Of my own schoolmates, around 25 percent got married immediately after graduating from University (and 2 straight out of school!), while the rest of us went to work. Naturally, the working girls ended up marrying later. Some of us were actually “over the hill” 30-somethings by the time we finally tied the knot, and some chose not to get married at all, unthinkable in our mothers’ time. It’s also true that we racked up more failed  marriages than our parents’ generation, when “divorce” was still a social taboo.

And here we are today, barely a generation later, with our young girls wanting to get married at 21 and 22, happy to live in a joint family with the in-laws, and not go out to work! Maybe they took one look at the mess we’d made of our lives, and decided, “No way, that’s not for us!” And although three girls from a population of one billion may not be significant, the emergence of a change in perspective certainly is.

Another emerging phenomenon is the fluff-headed-bimbo-as-icon-worthy-of-emulation syndrome, which is positively scary. It seems that pretty-and-dumb is the new sexy, and the appeal of girls with the smarts is decidedly on the wane. Although we did see that in our day too, there wasn’t such a lot of media hype around it.

I speak here of reality show stars like Paris Hilton and Nicole Richie, from The Simple Life, which make me see a deep shade of crimson. Vapid, self-indulgent and utterly inane, I was stunned when the show went into a second season. That means people are actually watching it. And young girls are probably imbibing the sheer inanity of it; I have even begun to hear young girls echoing Paris Hilton’s trademark giggle.
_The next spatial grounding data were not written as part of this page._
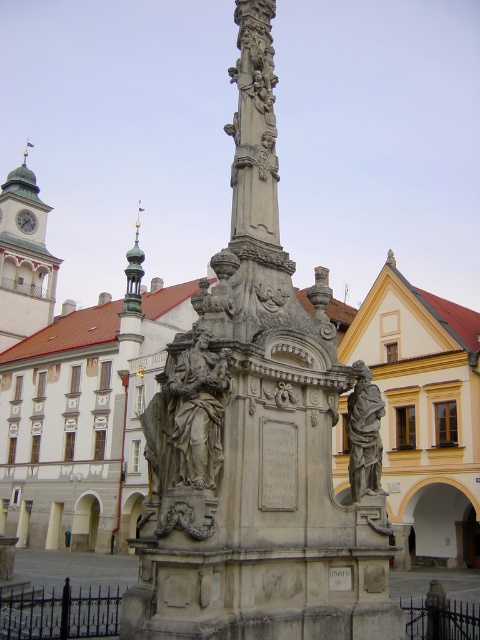 You are standing in the town square and want to take a photo that includes both the green stone clock tower at upper left and the stone plaque at center. Given that your camera has a maximum zoom range of 100 meters, will you be able to capture both in the same frame without moving your position?

The green stone clock tower at upper left and the stone plaque at center are 145.33 meters apart. Since the camera can only zoom up to 100 meters, the distance between them exceeds the camera range. You won

You are standing in the town square looking at the historical stone monument. There is a point at coordinates point (24, 260). Can you tell me which object this point belongs to?

The point (24, 260) is on the green stone clock tower at upper left. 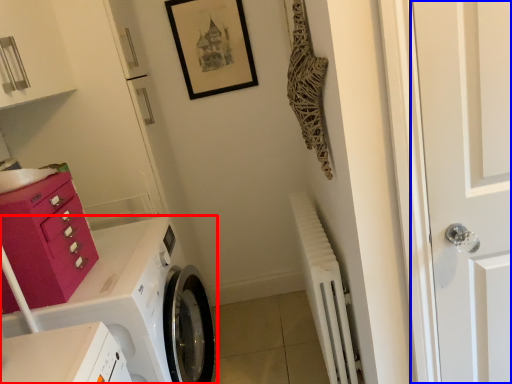 Question: Among these objects, which one is farthest to the camera, washing machine (highlighted by a red box) or door (highlighted by a blue box)?

Choices:
 (A) washing machine
 (B) door

Answer: (A) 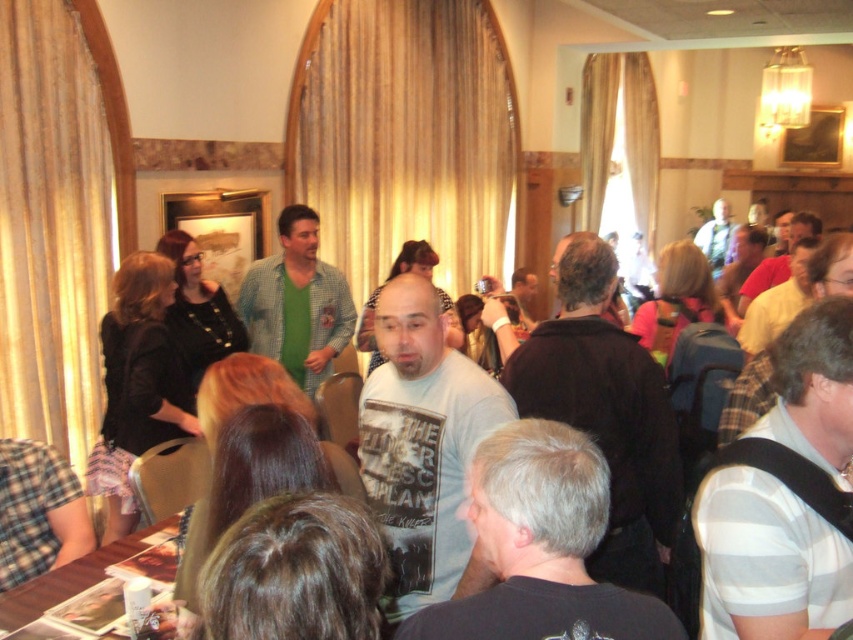 Question: Is wooden table at lower left wider than white t-shirt at center?

Choices:
 (A) yes
 (B) no

Answer: (B)

Question: Which of the following is the closest to the observer?

Choices:
 (A) white t-shirt at center
 (B) wooden table at lower left

Answer: (A)

Question: Is wooden table at lower left to the left of white t-shirt at center from the viewer's perspective?

Choices:
 (A) yes
 (B) no

Answer: (A)

Question: Which point appears farthest from the camera in this image?

Choices:
 (A) (138, 532)
 (B) (114, 557)

Answer: (A)

Question: Observing the image, what is the correct spatial positioning of wooden table at lower left in reference to white t-shirt at center?

Choices:
 (A) below
 (B) above

Answer: (B) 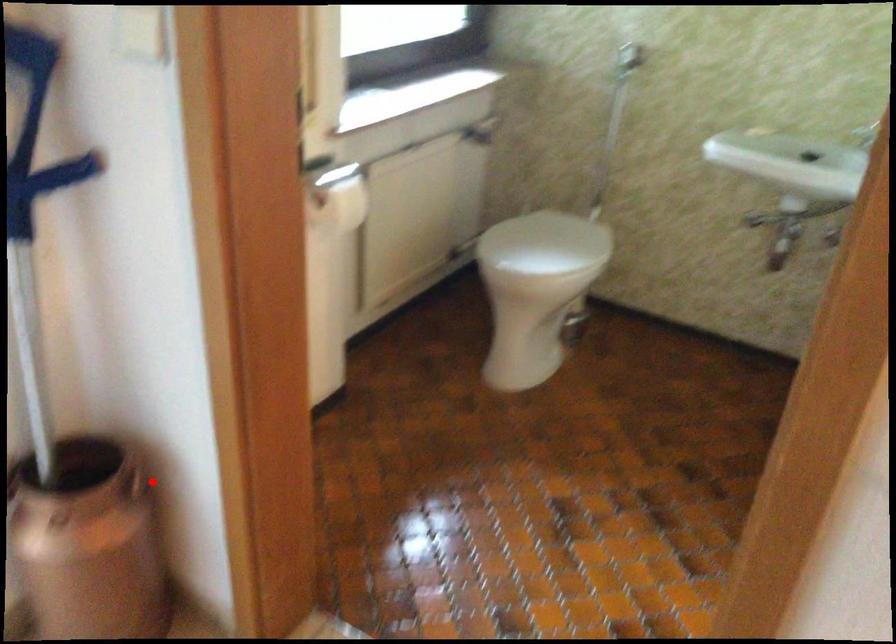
And finally, an upsetting trend that has swept across the globe, and converted most young urban women into rail-thin caricatures of themselves: celebrity-induced anorexia. While this is really a pervasive form of media conditioning, what’s ironic is that there are many in the developing world who don’t have to resort to bulimia to look thin. They manage to look that way because they don’t get enough to eat.

What would I say, to a niece or daughter of mine? What wisdom would I share? I’d tell her that while I do believe that every young woman has the right to choose when she will get married, working for a bit before taking that step builds self esteem and confidence, strengths she will carry into her marriage. I’d tell her she is fortunate to have an education, and it would be a shame not to use it.

And I’d tell her that she has a mind of her own, and the right to exercise her will instead of following the herd.

Most of all, I’d tell her that she is in charge of her own life, something that previous generations of women have had to fight for.